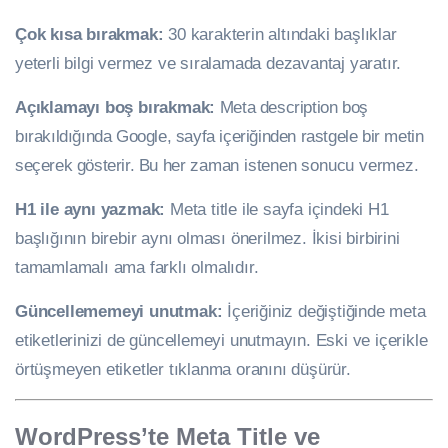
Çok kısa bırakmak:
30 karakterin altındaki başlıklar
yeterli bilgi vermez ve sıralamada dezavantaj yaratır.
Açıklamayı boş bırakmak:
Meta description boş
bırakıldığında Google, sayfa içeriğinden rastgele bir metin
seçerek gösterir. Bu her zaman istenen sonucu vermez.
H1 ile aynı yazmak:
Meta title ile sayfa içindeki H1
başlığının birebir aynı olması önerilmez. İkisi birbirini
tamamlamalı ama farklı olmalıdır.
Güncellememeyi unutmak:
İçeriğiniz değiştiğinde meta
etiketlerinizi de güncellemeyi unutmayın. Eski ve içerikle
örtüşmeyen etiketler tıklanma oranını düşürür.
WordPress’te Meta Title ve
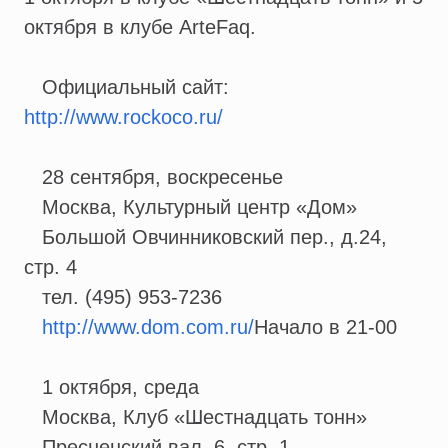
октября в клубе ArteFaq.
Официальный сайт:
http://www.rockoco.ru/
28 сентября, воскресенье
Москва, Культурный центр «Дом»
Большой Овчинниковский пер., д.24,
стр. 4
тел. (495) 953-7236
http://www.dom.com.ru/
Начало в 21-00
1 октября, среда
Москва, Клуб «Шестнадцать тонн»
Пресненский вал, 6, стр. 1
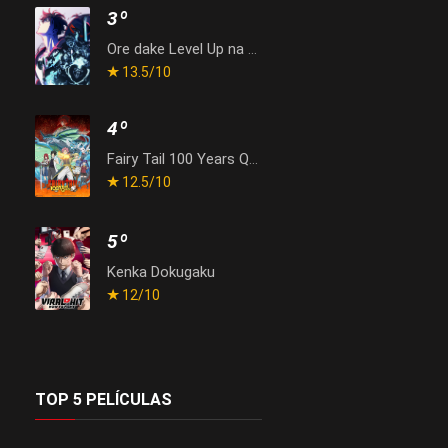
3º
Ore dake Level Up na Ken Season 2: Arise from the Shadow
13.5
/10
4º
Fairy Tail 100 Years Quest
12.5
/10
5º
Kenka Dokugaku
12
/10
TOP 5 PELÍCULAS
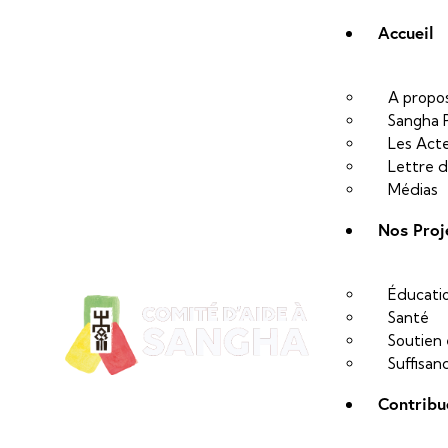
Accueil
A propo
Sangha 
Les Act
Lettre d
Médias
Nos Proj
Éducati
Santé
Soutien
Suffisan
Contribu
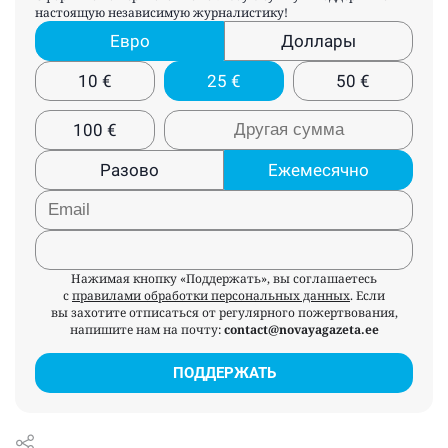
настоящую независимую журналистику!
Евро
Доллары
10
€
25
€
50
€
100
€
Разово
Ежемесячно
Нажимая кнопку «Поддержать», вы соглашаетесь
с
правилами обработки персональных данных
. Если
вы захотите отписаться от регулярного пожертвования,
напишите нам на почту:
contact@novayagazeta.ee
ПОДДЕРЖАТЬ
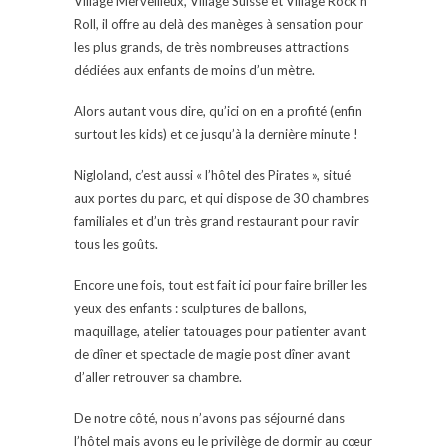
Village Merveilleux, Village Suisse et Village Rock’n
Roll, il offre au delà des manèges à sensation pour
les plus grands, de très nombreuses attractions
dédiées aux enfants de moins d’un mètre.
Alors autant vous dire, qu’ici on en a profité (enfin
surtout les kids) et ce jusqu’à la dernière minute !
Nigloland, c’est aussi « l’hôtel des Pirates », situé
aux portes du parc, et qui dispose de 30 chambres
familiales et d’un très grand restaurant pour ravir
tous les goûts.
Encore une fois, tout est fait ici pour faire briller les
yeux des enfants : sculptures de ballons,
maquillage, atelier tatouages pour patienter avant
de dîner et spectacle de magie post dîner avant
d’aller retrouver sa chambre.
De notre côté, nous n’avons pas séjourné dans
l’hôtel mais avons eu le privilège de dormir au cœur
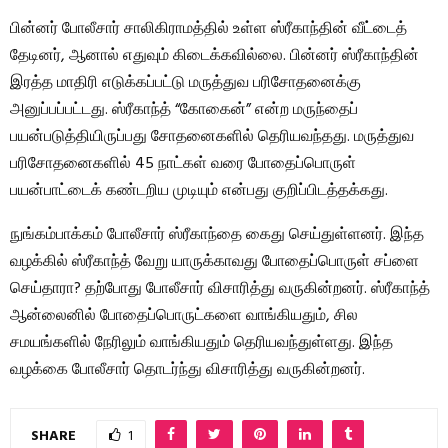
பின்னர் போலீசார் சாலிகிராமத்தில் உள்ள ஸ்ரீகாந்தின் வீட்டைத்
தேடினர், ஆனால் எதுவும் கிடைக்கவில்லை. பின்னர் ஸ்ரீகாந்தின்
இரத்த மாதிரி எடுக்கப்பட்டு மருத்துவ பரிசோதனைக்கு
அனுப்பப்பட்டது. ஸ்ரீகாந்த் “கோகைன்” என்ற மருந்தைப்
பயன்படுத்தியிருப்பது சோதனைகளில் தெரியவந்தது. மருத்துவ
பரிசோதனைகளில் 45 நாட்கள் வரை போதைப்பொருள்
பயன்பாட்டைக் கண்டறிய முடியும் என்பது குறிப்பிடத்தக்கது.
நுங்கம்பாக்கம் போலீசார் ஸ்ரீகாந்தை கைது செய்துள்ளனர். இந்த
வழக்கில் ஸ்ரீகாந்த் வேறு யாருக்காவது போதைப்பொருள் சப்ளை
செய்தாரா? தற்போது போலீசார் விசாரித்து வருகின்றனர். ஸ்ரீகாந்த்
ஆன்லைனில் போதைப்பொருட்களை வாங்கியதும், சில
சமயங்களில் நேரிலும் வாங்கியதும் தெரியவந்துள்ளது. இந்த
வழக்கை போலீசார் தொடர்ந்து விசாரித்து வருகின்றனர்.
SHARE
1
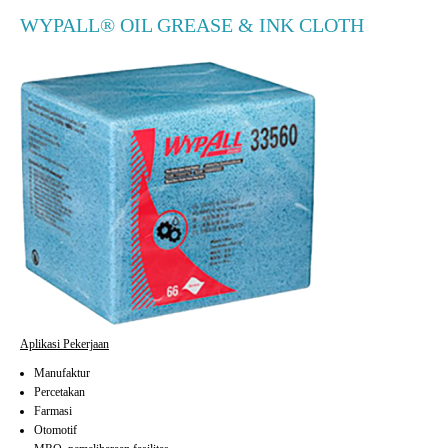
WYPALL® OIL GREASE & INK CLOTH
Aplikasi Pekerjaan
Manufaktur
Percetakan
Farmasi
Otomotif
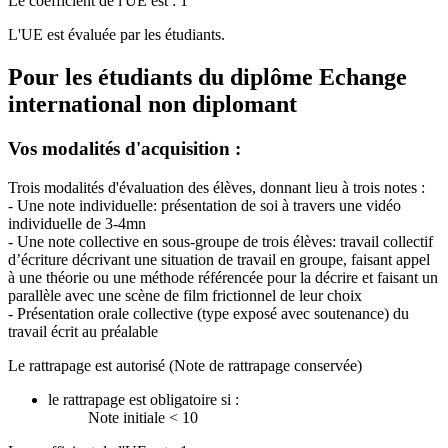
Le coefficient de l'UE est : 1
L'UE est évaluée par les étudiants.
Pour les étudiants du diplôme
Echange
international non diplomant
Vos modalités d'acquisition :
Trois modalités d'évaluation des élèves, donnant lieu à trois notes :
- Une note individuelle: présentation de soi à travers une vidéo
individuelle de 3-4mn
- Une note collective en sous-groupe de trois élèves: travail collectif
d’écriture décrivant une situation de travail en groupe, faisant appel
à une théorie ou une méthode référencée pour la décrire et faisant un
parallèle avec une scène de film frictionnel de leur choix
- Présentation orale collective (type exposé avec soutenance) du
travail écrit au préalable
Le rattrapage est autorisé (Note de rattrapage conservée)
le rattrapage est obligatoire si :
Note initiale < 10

» Work request:
I'd like the lines above repeated exactly, from the one that contains "familiales et d’un" through the one that contains "பரிசோதனைகளில் 45 நாட்கள் வரை போதைப்பொருள்", with no pictures.

» Exercise answer:
familiales et d’un très grand restaurant pour ravir
tous les goûts.
Encore une fois, tout est fait ici pour faire briller les
yeux des enfants : sculptures de ballons,
maquillage, atelier tatouages pour patienter avant
de dîner et spectacle de magie post dîner avant
d’aller retrouver sa chambre.
De notre côté, nous n’avons pas séjourné dans
l’hôtel mais avons eu le privilège de dormir au cœur
பின்னர் போலீசார் சாலிகிராமத்தில் உள்ள ஸ்ரீகாந்தின் வீட்டைத்
தேடினர், ஆனால் எதுவும் கிடைக்கவில்லை. பின்னர் ஸ்ரீகாந்தின்
இரத்த மாதிரி எடுக்கப்பட்டு மருத்துவ பரிசோதனைக்கு
அனுப்பப்பட்டது. ஸ்ரீகாந்த் “கோகைன்” என்ற மருந்தைப்
பயன்படுத்தியிருப்பது சோதனைகளில் தெரியவந்தது. மருத்துவ
பரிசோதனைகளில் 45 நாட்கள் வரை போதைப்பொருள்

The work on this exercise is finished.